Bir yargı masalı

Hukuk siyasallaşmadıkça, siyaset hukuksallaşır. Ki bu ilkinden çok daha tehlikeli bir durumdur; yaşadık, yaşıyoruz, yaşayacağız. Ve yine 'yargı siyasallaşmasın' diyenler kürsüde cemaatçi, AKP’li, solcu, Alevi yargıç istemiyorsunuz. Tamam. 'Peki Kemalist yargıç istiyor musunuz?' sorusu karşısında 'yargı siyasallaşmasın' diyenlerin cevap vermeden kala kaldıkları o birkaç saniyede gizlidir aslında yargının geleceği.

Abone ol

Çiğdem Koç*

Bir Çin bedduası vardır; “Tuhaf zamanlarda yaşayasın” der…

Çinlilere ne yaptık bilmiyorum ama bu bedduanın bizim açımızdan tuttuğu kesin. Gerçekten tuhaf zamanlar yaşıyoruz,özellikle yargı alanında.

Hukuk devleti, yargı bağımsızlığı, tarafsız yargı, yargının siyasallaşması gibi kavramlar içinde debelenip duran bir tarihimiz var. Bizler bütün bunları artık gerçek zanneden ve bu debelenme halinin farkında olmayan, yeniye dair her şeyi reddettiğimiz bir genetik mirasın zavallı mirasyedileri olarak o kadar çaresiz bir durumdayız ki neredeyse çaresizliğimizin farkında değiliz.

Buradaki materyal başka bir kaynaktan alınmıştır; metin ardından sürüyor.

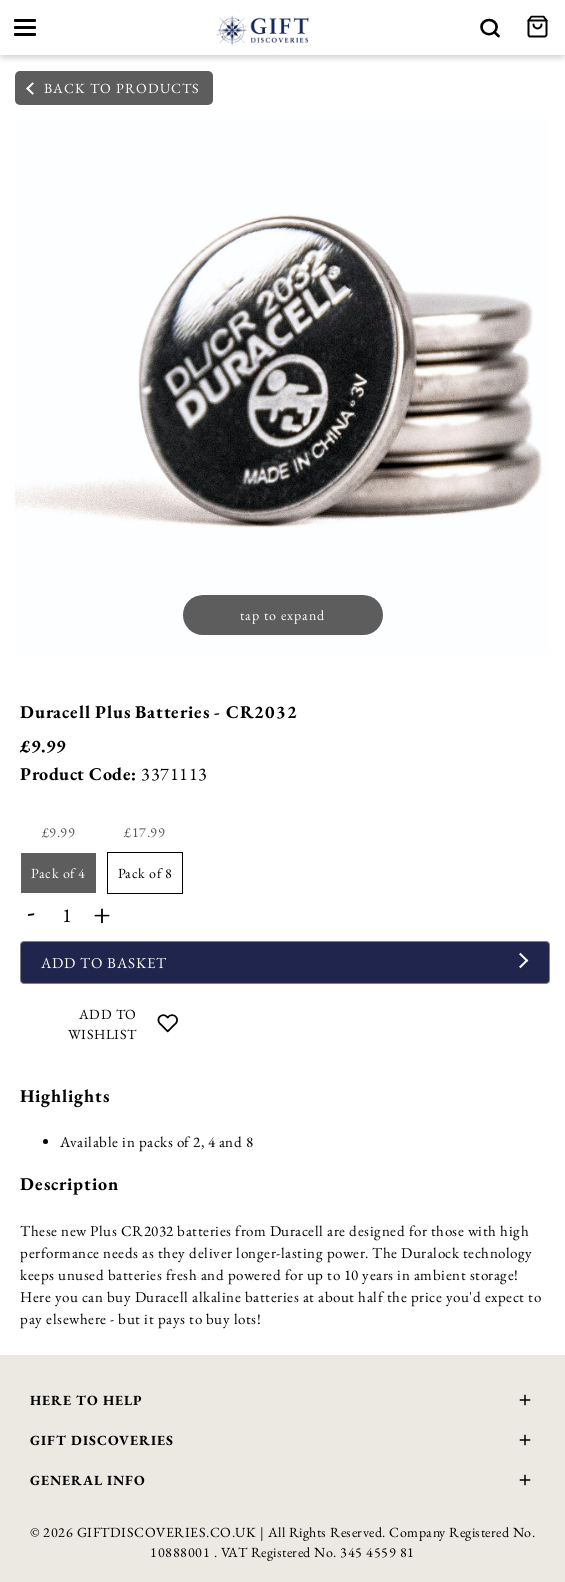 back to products (113, 88)
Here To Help (282, 1402)
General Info (282, 1482)
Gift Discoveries (282, 1442) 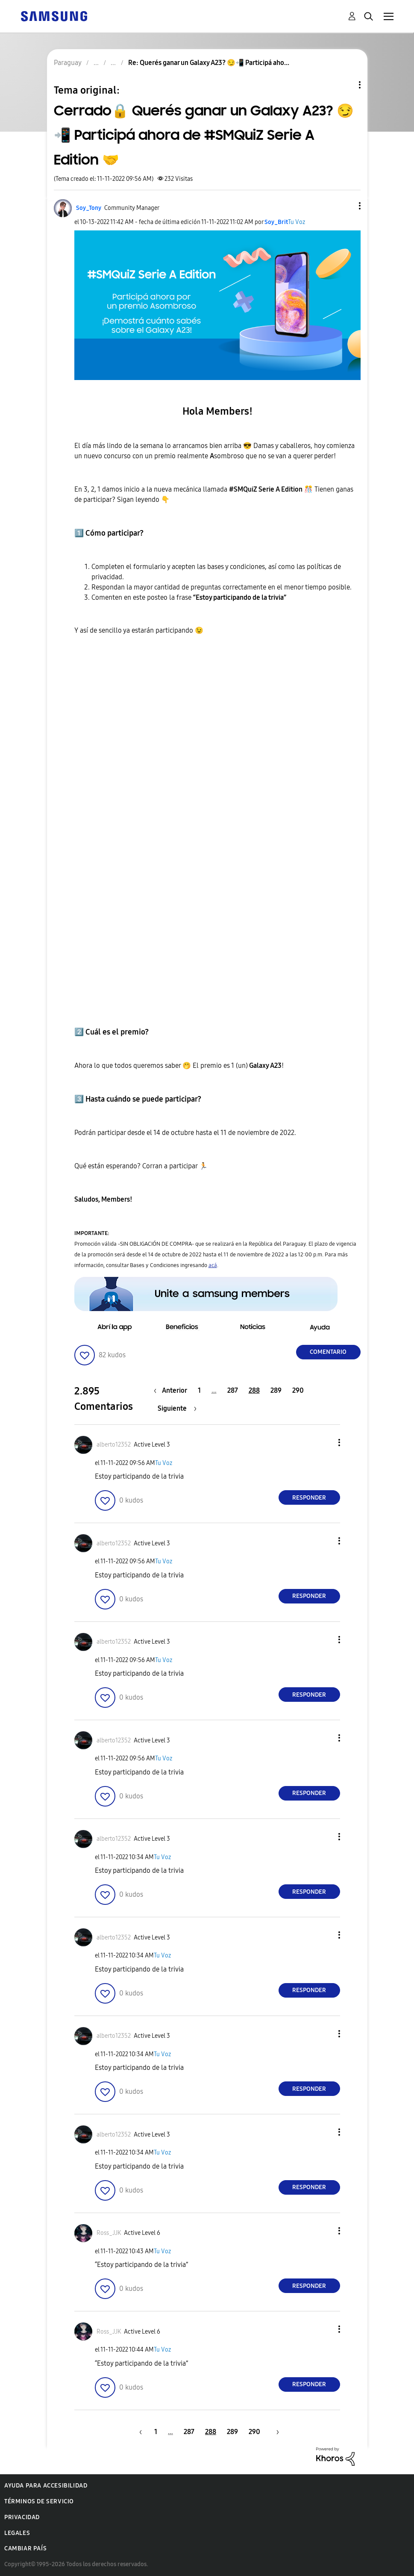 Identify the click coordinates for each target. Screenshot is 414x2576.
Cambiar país (25, 2548)
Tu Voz (296, 222)
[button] (345, 205)
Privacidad (22, 2517)
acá (212, 1265)
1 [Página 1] (199, 1390)
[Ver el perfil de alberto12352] (114, 1444)
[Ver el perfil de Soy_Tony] (88, 208)
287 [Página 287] (232, 1390)
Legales (17, 2533)
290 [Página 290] (298, 1390)
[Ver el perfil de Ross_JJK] (109, 2233)
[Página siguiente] (177, 1408)
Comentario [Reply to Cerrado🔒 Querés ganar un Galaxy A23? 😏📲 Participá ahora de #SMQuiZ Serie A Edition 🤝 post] (328, 1352)
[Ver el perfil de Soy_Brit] (276, 222)
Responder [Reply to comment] (309, 1497)
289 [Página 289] (276, 1390)
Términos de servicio (39, 2501)
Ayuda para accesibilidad (45, 2485)
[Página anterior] (173, 1390)
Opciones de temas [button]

İçi doldurulmadığı gibi sürekli anlamsızlaşan bu ezberletilmiş kavramlar her söylendiklerinde ifade ettiklerini sandıkları her şeyi aslında daha da güçsüzleştiriyorlar. Hatta köşeye sıkıştırılmış bir kedi gibi bu kavramlar da artık saldırıya geçmiş durumdalar. Kutsal saydığımız bütün evrensel hukuk ilkeleri etrafımızda delirmiş halde dans eden ucubelere döndü. Biz ise hala bu maskeli balonun tam ortasına çırılçıplak atılmış ,neyin ne olduğunu bilemeden korkuyla çıplaklığımıza sığınıyoruz.Ve hala slogan atarak sesimizi duyurduğumuzu sanıyoruz. Bu şuursuzluk halinin bizi getirdiği yer ise yargının var oluş problemini çeşitli alanlardaki iktidar problemlerinden bağımsız çözme gayretlerinin küçük kum havuzu. Oynayalım diye bırakıp gitmişler…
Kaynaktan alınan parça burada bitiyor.